On December 5th, a small boat filled with 114 Burmese refugees landed on the shore of Khuk Khak in Thailand. The men (aged 10-54) had left Northern Burma (very tip, nearly Bangladesh) on November 16th. They left Burma to avoid forced labour for military construction, forced porter work, land confiscation, and forced evacuation of their homes. They had all contributed money to purchase the boat and travel together. They had anticipated that the trip would take approximately 10 days, but the motor on their boat broke part way through the journey, making their journey longer than anticipated and depleating their food supply. One of the men was injured on the journey, some had contracted disease, and many were weak. On the morning of the 5th, at about 4am, they met a Thai fisherman at sea who directed them to the coast. They arrived at 5am and walked up to the street, looking for work.

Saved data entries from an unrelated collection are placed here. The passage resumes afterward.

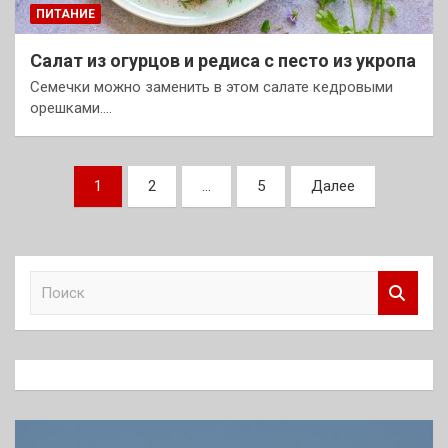
ПИТАНИЕ
Салат из огурцов и редиса с песто из укропа
Семечки можно заменить в этом салате кедровыми
орешками.…
Пагинация
1
2
…
5
Далее
записей
П
о
и
с
к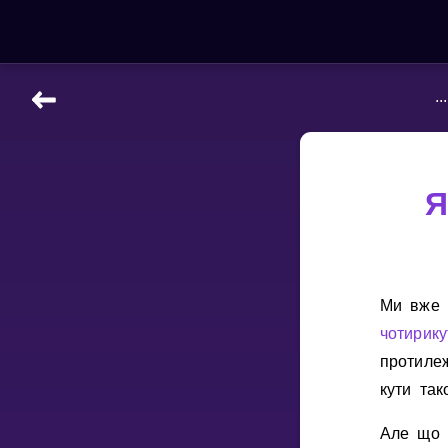
...
НАВЧАЛЬНІ МАТЕРІАЛИ
Curriculum
All math topics
Я
Показати більше
ІГРИ
Ми вже 
Multiplication Master
чотирику
протиле
Джуніор-матем
кути так
Показати більше
Але що 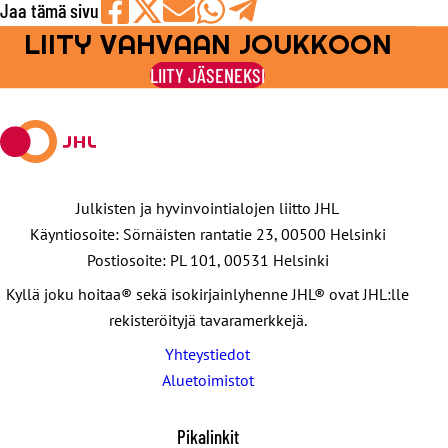
Jaa tämä sivu
LIITY VAHVAAN JOUKKOON
Jaa
Jaa
Jaa
Jaa
Jaa
Facebookissa
viestipalvelu
sähköpostilla
WhatsAppilla
Telegramilla
LIITY JÄSENEKSI
X:ssä
Julkisten ja hyvinvointialojen liitto JHL
Käyntiosoite: Sörnäisten rantatie 23, 00500 Helsinki
Postiosoite: PL 101, 00531 Helsinki
Kyllä joku hoitaa® sekä isokirjainlyhenne JHL® ovat JHL:lle
rekisteröityjä tavaramerkkejä.
Yhteystiedot
Aluetoimistot
Pikalinkit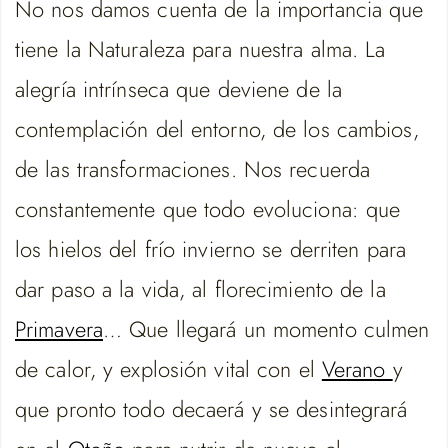
No nos damos cuenta de la importancia que
tiene la Naturaleza para nuestra alma. La
alegría intrínseca que deviene de la
contemplación del entorno, de los cambios,
de las transformaciones. Nos recuerda
constantemente que todo evoluciona: que
los hielos del frío invierno se derriten para
dar paso a la vida, al florecimiento de la
Primavera
… Que llegará un momento culmen
de calor, y explosión vital con el
Verano
y
que pronto todo decaerá y se desintegrará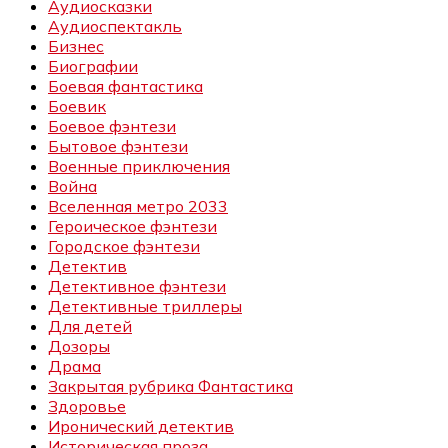
Аудиосказки
Аудиоспектакль
Бизнес
Биографии
Боевая фантастика
Боевик
Боевое фэнтези
Бытовое фэнтези
Военные приключения
Война
Вселенная метро 2033
Героическое фэнтези
Городское фэнтези
Детектив
Детективное фэнтези
Детективные триллеры
Для детей
Дозоры
Драма
Закрытая рубрика Фантастика
Здоровье
Иронический детектив
Историческая проза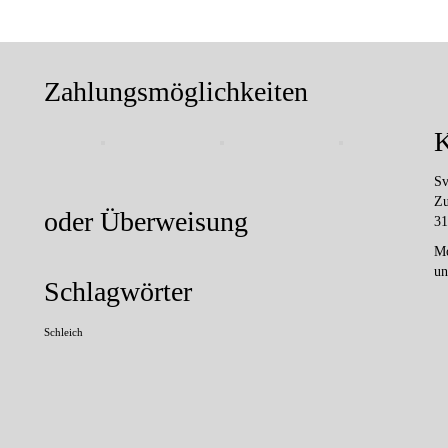
Zahlungsmöglichkeiten
K
Sv
Zu
oder Überweisung
31
Mo
un
Schlagwörter
Schleich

Thoo-chit, the Burmese director of Grassroots Human Rights and Education Development was out jogging by the market when he met them, all 114, sitting outside the market. He said that in fact he was quite scared -- they are muslim and currently in the south of Thailand there are brutal disputes with muslims. He said he thought they were Burmese, and suspected that they were just taken out of jail to go down to the south to fight. Others were scared too; Thai people were closing their shutters, and several called the police. Thoo-chit approached them and found that they were Burmese, and learned they had just arrived off their boat. They hadn't eaten in 10 days, so he distributed some food. Some Thai people did as well.
The police arrested them and took them to the prison in Takuapa (about 30km from here). Thoo-chit went as well to help to translate. They will be moved from this prison to the border where they will be investigated by the police. They will stay in the Thai prison for 2 weeks maximum. During this time, Grassroots will ensure they have food and religious needs taken care of. Then they will be deported back to Burma and handed over to the military regime. Thoo-chit stated that: "I strongly believe that if they are deported back to Burma they will undergo severe punishment and torchure."
One man who lives closer to the water than we do was awaken by the men early in the morning, and so he knew where the boat was. He picked us up and took us to see it and to take some pictures to publish. The one above is about 100 plates scattered all across the beach.